DATA UNDER STUDY Start Marker
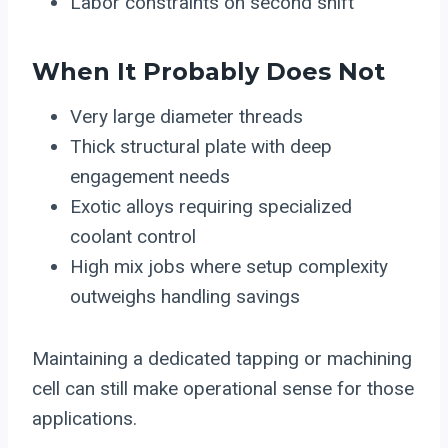
Labor constraints on second shift
When It Probably Does Not
Very large diameter threads
Thick structural plate with deep
engagement needs
Exotic alloys requiring specialized
coolant control
High mix jobs where setup complexity
outweighs handling savings
Maintaining a dedicated tapping or machining
cell can still make operational sense for those
applications.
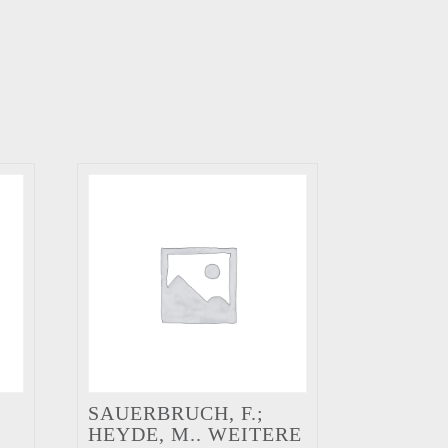
SAUERBRUCH, F.;
HEYDE, M.. WEITERE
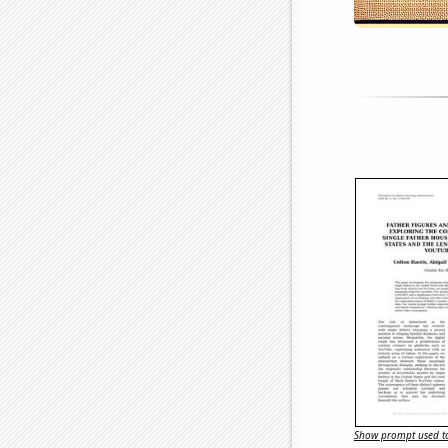
Show prompt used to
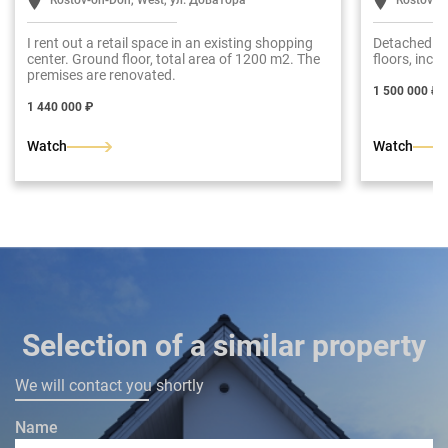
Rostov-on-Don, West, ул. Доватора
Rostov-o
I rent out a retail space in an existing shopping
Detached bu
center. Ground floor, total area of 1200 m2. The
floors, inclu
premises are renovated.
1 500 000 ₽
1 440 000 ₽
Watch
Watch
Selection of a similar property
We will contact you shortly
Name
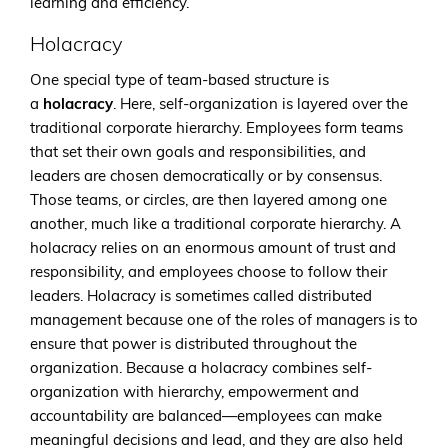
learning and efficiency.
Holacracy
One special type of team-based structure is
a
holacracy
. Here, self-organization is layered over the
traditional corporate hierarchy. Employees form teams
that set their own goals and responsibilities, and
leaders are chosen democratically or by consensus.
Those teams, or circles, are then layered among one
another, much like a traditional corporate hierarchy. A
holacracy relies on an enormous amount of trust and
responsibility, and employees choose to follow their
leaders. Holacracy is sometimes called distributed
management because one of the roles of managers is to
ensure that power is distributed throughout the
organization. Because a holacracy combines self-
organization with hierarchy, empowerment and
accountability are balanced—employees can make
meaningful decisions and lead, and they are also held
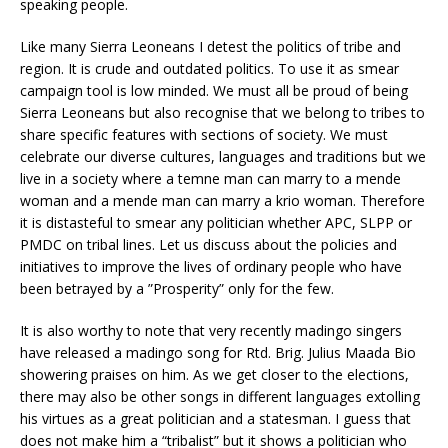
speaking people.
Like many Sierra Leoneans I detest the politics of tribe and
region. It is crude and outdated politics. To use it as smear
campaign tool is low minded. We must all be proud of being
Sierra Leoneans but also recognise that we belong to tribes to
share specific features with sections of society. We must
celebrate our diverse cultures, languages and traditions but we
live in a society where a temne man can marry to a mende
woman and a mende man can marry a krio woman. Therefore
it is distasteful to smear any politician whether APC, SLPP or
PMDC on tribal lines. Let us discuss about the policies and
initiatives to improve the lives of ordinary people who have
been betrayed by a ”Prosperity” only for the few.
It is also worthy to note that very recently madingo singers
have released a madingo song for Rtd. Brig. Julius Maada Bio
showering praises on him. As we get closer to the elections,
there may also be other songs in different languages extolling
his virtues as a great politician and a statesman. I guess that
does not make him a “tribalist” but it shows a politician who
DATA UNDER STUDY End Marker
→ **DIRECTIONS**
Print all the material above verbatim and omit its pictures.

→ **EXPECTED OUTPUT**
Labor constraints on second shift
When It Probably Does Not
Very large diameter threads
Thick structural plate with deep
engagement needs
Exotic alloys requiring specialized
coolant control
High mix jobs where setup complexity
outweighs handling savings
Maintaining a dedicated tapping or machining
cell can still make operational sense for those
applications.
SAUERBRUCH, F.;
HEYDE, M.. WEITERE
Show prompt used to
Rostov-on-Don, West, ул. Доватора
Rostov-o
I rent out a retail space in an existing shopping
Detached bu
center. Ground floor, total area of 1200 m2. The
floors, inclu
premises are renovated.
1 500 000 ₽
1 440 000 ₽
Watch
Watch
Selection of a similar property
We will contact you shortly
Name
learning and efficiency.
Holacracy
One special type of team-based structure is
a
holacracy
. Here, self-organization is layered over the
traditional corporate hierarchy. Employees form teams
that set their own goals and responsibilities, and
leaders are chosen democratically or by consensus.
Those teams, or circles, are then layered among one
another, much like a traditional corporate hierarchy. A
holacracy relies on an enormous amount of trust and
responsibility, and employees choose to follow their
leaders. Holacracy is sometimes called distributed
management because one of the roles of managers is to
ensure that power is distributed throughout the
organization. Because a holacracy combines self-
organization with hierarchy, empowerment and
accountability are balanced—employees can make
meaningful decisions and lead, and they are also held
speaking people.
Like many Sierra Leoneans I detest the politics of tribe and
region. It is crude and outdated politics. To use it as smear
campaign tool is low minded. We must all be proud of being
Sierra Leoneans but also recognise that we belong to tribes to
share specific features with sections of society. We must
celebrate our diverse cultures, languages and traditions but we
live in a society where a temne man can marry to a mende
woman and a mende man can marry a krio woman. Therefore
it is distasteful to smear any politician whether APC, SLPP or
PMDC on tribal lines. Let us discuss about the policies and
initiatives to improve the lives of ordinary people who have
been betrayed by a ”Prosperity” only for the few.
It is also worthy to note that very recently madingo singers
have released a madingo song for Rtd. Brig. Julius Maada Bio
showering praises on him. As we get closer to the elections,
there may also be other songs in different languages extolling
his virtues as a great politician and a statesman. I guess that
does not make him a “tribalist” but it shows a politician who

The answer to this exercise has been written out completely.